### Your objective
Every entry below must be reproduced exactly.

### Materials provided

—————

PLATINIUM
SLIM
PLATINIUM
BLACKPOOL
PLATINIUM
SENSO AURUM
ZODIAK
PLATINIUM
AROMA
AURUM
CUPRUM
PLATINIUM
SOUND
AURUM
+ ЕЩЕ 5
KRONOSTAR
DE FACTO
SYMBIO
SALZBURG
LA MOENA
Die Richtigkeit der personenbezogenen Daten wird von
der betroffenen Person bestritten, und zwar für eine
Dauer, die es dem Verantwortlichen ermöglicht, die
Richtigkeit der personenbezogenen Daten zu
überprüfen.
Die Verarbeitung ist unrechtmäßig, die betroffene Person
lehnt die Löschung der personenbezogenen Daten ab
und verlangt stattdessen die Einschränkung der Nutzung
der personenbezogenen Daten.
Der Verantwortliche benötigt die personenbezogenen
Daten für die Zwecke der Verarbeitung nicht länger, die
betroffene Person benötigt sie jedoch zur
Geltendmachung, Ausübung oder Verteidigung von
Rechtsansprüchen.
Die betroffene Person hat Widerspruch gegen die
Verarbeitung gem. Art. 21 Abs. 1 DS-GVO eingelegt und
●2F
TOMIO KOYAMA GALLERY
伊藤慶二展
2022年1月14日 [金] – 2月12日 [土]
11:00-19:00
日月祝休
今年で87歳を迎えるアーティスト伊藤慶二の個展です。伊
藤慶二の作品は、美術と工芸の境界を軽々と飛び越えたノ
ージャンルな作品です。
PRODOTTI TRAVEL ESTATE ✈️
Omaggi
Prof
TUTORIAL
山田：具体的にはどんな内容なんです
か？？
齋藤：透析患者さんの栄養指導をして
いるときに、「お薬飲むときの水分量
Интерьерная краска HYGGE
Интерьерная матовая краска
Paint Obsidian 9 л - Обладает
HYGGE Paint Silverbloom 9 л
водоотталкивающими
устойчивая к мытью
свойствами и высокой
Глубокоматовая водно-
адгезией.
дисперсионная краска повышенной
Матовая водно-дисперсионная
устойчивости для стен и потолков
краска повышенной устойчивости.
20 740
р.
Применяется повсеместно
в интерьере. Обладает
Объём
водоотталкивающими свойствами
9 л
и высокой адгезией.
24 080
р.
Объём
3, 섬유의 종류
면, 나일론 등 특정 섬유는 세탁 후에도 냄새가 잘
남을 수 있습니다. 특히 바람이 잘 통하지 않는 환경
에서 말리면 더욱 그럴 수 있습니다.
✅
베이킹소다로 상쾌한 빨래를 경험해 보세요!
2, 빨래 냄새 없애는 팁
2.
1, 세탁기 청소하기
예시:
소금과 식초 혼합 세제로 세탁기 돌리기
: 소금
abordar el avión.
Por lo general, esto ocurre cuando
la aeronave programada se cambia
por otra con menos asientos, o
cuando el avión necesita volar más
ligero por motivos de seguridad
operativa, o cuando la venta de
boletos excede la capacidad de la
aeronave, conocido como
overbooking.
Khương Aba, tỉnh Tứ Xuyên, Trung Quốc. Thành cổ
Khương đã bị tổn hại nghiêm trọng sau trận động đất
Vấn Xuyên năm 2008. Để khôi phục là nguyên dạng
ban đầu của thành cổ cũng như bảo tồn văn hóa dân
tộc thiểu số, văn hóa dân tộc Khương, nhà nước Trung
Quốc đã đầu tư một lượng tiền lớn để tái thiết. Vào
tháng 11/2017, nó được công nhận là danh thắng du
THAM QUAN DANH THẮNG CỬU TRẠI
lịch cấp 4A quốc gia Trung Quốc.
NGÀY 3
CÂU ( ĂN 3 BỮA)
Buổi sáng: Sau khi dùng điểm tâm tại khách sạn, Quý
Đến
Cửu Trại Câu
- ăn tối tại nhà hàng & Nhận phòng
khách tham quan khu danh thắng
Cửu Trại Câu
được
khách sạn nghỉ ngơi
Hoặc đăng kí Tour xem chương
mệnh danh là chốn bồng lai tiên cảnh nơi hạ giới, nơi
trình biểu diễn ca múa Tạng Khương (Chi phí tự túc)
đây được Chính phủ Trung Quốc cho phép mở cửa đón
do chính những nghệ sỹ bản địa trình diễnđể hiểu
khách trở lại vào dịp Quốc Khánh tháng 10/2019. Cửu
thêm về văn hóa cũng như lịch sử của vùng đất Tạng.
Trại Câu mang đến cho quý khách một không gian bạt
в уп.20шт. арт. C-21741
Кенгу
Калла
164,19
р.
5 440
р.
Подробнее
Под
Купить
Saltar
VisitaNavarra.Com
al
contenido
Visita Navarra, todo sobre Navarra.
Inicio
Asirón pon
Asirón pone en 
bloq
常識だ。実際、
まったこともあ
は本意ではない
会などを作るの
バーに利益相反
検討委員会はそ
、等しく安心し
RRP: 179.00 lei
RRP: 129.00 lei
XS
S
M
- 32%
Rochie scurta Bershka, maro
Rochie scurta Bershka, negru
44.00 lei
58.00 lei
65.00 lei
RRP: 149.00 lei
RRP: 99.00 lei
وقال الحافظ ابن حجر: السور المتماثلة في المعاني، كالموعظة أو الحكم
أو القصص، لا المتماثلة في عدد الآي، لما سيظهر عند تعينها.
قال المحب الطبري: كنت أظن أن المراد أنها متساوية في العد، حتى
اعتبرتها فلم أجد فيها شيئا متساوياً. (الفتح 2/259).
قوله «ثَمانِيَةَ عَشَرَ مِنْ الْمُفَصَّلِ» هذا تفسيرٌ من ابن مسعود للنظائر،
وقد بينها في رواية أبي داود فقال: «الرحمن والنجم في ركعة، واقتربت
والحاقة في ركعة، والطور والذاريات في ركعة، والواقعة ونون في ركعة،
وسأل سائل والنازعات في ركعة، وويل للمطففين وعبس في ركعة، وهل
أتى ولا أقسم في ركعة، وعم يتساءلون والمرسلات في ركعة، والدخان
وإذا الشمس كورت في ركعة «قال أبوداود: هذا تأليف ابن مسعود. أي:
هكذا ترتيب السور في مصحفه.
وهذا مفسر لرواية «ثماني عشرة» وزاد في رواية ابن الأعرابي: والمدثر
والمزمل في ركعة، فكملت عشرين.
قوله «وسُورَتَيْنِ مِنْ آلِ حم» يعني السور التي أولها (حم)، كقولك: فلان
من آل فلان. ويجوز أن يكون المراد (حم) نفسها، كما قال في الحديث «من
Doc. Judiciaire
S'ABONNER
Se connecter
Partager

—————

### Answer area
PLATINIUM
SLIM
PLATINIUM
BLACKPOOL
PLATINIUM
SENSO AURUM
ZODIAK
PLATINIUM
AROMA
AURUM
CUPRUM
PLATINIUM
SOUND
AURUM
+ ЕЩЕ 5
KRONOSTAR
DE FACTO
SYMBIO
SALZBURG
LA MOENA
Die Richtigkeit der personenbezogenen Daten wird von
der betroffenen Person bestritten, und zwar für eine
Dauer, die es dem Verantwortlichen ermöglicht, die
Richtigkeit der personenbezogenen Daten zu
überprüfen.
Die Verarbeitung ist unrechtmäßig, die betroffene Person
lehnt die Löschung der personenbezogenen Daten ab
und verlangt stattdessen die Einschränkung der Nutzung
der personenbezogenen Daten.
Der Verantwortliche benötigt die personenbezogenen
Daten für die Zwecke der Verarbeitung nicht länger, die
betroffene Person benötigt sie jedoch zur
Geltendmachung, Ausübung oder Verteidigung von
Rechtsansprüchen.
Die betroffene Person hat Widerspruch gegen die
Verarbeitung gem. Art. 21 Abs. 1 DS-GVO eingelegt und
●2F
TOMIO KOYAMA GALLERY
伊藤慶二展
2022年1月14日 [金] – 2月12日 [土]
11:00-19:00
日月祝休
今年で87歳を迎えるアーティスト伊藤慶二の個展です。伊
藤慶二の作品は、美術と工芸の境界を軽々と飛び越えたノ
ージャンルな作品です。
PRODOTTI TRAVEL ESTATE ✈️
Omaggi
Prof
TUTORIAL
山田：具体的にはどんな内容なんです
か？？
齋藤：透析患者さんの栄養指導をして
いるときに、「お薬飲むときの水分量
Интерьерная краска HYGGE
Интерьерная матовая краска
Paint Obsidian 9 л - Обладает
HYGGE Paint Silverbloom 9 л
водоотталкивающими
устойчивая к мытью
свойствами и высокой
Глубокоматовая водно-
адгезией.
дисперсионная краска повышенной
Матовая водно-дисперсионная
устойчивости для стен и потолков
краска повышенной устойчивости.
20 740
р.
Применяется повсеместно
в интерьере. Обладает
Объём
водоотталкивающими свойствами
9 л
и высокой адгезией.
24 080
р.
Объём
3, 섬유의 종류
면, 나일론 등 특정 섬유는 세탁 후에도 냄새가 잘
남을 수 있습니다. 특히 바람이 잘 통하지 않는 환경
에서 말리면 더욱 그럴 수 있습니다.
✅
베이킹소다로 상쾌한 빨래를 경험해 보세요!
2, 빨래 냄새 없애는 팁
2.
1, 세탁기 청소하기
예시:
소금과 식초 혼합 세제로 세탁기 돌리기
: 소금
abordar el avión.
Por lo general, esto ocurre cuando
la aeronave programada se cambia
por otra con menos asientos, o
cuando el avión necesita volar más
ligero por motivos de seguridad
operativa, o cuando la venta de
boletos excede la capacidad de la
aeronave, conocido como
overbooking.
Khương Aba, tỉnh Tứ Xuyên, Trung Quốc. Thành cổ
Khương đã bị tổn hại nghiêm trọng sau trận động đất
Vấn Xuyên năm 2008. Để khôi phục là nguyên dạng
ban đầu của thành cổ cũng như bảo tồn văn hóa dân
tộc thiểu số, văn hóa dân tộc Khương, nhà nước Trung
Quốc đã đầu tư một lượng tiền lớn để tái thiết. Vào
tháng 11/2017, nó được công nhận là danh thắng du
THAM QUAN DANH THẮNG CỬU TRẠI
lịch cấp 4A quốc gia Trung Quốc.
NGÀY 3
CÂU ( ĂN 3 BỮA)
Buổi sáng: Sau khi dùng điểm tâm tại khách sạn, Quý
Đến
Cửu Trại Câu
- ăn tối tại nhà hàng & Nhận phòng
khách tham quan khu danh thắng
Cửu Trại Câu
được
khách sạn nghỉ ngơi
Hoặc đăng kí Tour xem chương
mệnh danh là chốn bồng lai tiên cảnh nơi hạ giới, nơi
trình biểu diễn ca múa Tạng Khương (Chi phí tự túc)
đây được Chính phủ Trung Quốc cho phép mở cửa đón
do chính những nghệ sỹ bản địa trình diễnđể hiểu
khách trở lại vào dịp Quốc Khánh tháng 10/2019. Cửu
thêm về văn hóa cũng như lịch sử của vùng đất Tạng.
Trại Câu mang đến cho quý khách một không gian bạt
в уп.20шт. арт. C-21741
Кенгу
Калла
164,19
р.
5 440
р.
Подробнее
Под
Купить
Saltar
VisitaNavarra.Com
al
contenido
Visita Navarra, todo sobre Navarra.
Inicio
Asirón pon
Asirón pone en 
bloq
常識だ。実際、
まったこともあ
は本意ではない
会などを作るの
バーに利益相反
検討委員会はそ
、等しく安心し
RRP: 179.00 lei
RRP: 129.00 lei
XS
S
M
- 32%
Rochie scurta Bershka, maro
Rochie scurta Bershka, negru
44.00 lei
58.00 lei
65.00 lei
RRP: 149.00 lei
RRP: 99.00 lei
وقال الحافظ ابن حجر: السور المتماثلة في المعاني، كالموعظة أو الحكم
أو القصص، لا المتماثلة في عدد الآي، لما سيظهر عند تعينها.
قال المحب الطبري: كنت أظن أن المراد أنها متساوية في العد، حتى
اعتبرتها فلم أجد فيها شيئا متساوياً. (الفتح 2/259).
قوله «ثَمانِيَةَ عَشَرَ مِنْ الْمُفَصَّلِ» هذا تفسيرٌ من ابن مسعود للنظائر،
وقد بينها في رواية أبي داود فقال: «الرحمن والنجم في ركعة، واقتربت
والحاقة في ركعة، والطور والذاريات في ركعة، والواقعة ونون في ركعة،
وسأل سائل والنازعات في ركعة، وويل للمطففين وعبس في ركعة، وهل
أتى ولا أقسم في ركعة، وعم يتساءلون والمرسلات في ركعة، والدخان
وإذا الشمس كورت في ركعة «قال أبوداود: هذا تأليف ابن مسعود. أي:
هكذا ترتيب السور في مصحفه.
وهذا مفسر لرواية «ثماني عشرة» وزاد في رواية ابن الأعرابي: والمدثر
والمزمل في ركعة، فكملت عشرين.
قوله «وسُورَتَيْنِ مِنْ آلِ حم» يعني السور التي أولها (حم)، كقولك: فلان
من آل فلان. ويجوز أن يكون المراد (حم) نفسها، كما قال في الحديث «من
Doc. Judiciaire
S'ABONNER
Se connecter
Partager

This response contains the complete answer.